The observed postoperative improvement in cognitive performance is likely multifactorial. One contributing factor may be the reduction of intracranial pressure and ventricular distension following shunt placement, which could lead to a reversal of periventricular ischemia and decreased mechanical stress on adjacent brain structures. These effects may facilitate functional recovery in brain regions involved in cognition, such as the frontal and subcortical circuits commonly affected in iNPH [14].
Limitations and conclusion
The authors acknowledge that the follow-up period was limited to three months post-surgery, which may not capture long-term cognitive outcomes and the potential for symptom recurrence. Longer follow-up periods are needed to fully understand the durability of the observed cognitive improvements.
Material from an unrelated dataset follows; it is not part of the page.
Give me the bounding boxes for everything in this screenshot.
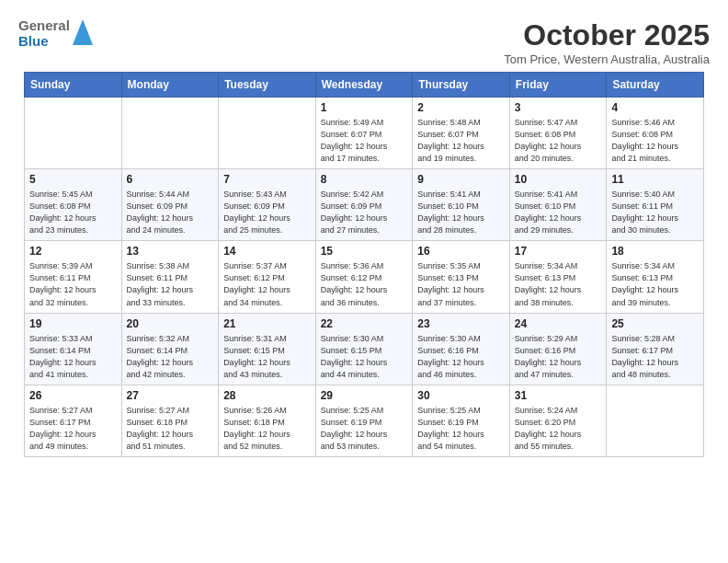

The use of the beta-amyloid ratio as a prognostic tool opens new avenues for personalized medicine in iNPH. By stratifying patients based on their beta-amyloid ratio, clinicians can better predict which patients are likely to benefit most from VP-shunt surgery. This approach can improve patient outcomes, reduce unnecessary procedures, and optimize healthcare resources.
Another important limitation is the lack of postoperative CSF biomarker data. While preoperative levels of Aβ42/Aβ40, tau, and phospho-tau were assessed, no postoperative measurements were taken. As a result, we were unable to evaluate the dynamic changes of these biomarkers after shunt placement or their direct relationship to cognitive recovery. Future studies incorporating postoperative CSF sampling will be essential to further elucidate the role of biomarker trajectories in predicting and monitoring treatment response in iNPH.
Future research should focus on long-term follow-up studies to understand the durability of cognitive improvements and the potential for symptom recurrence. Additionally, investigating the interaction between other CSF biomarkers and the beta-amyloid ratio could provide a more comprehensive understanding of the pathophysiology of iNPH and its treatment outcomes.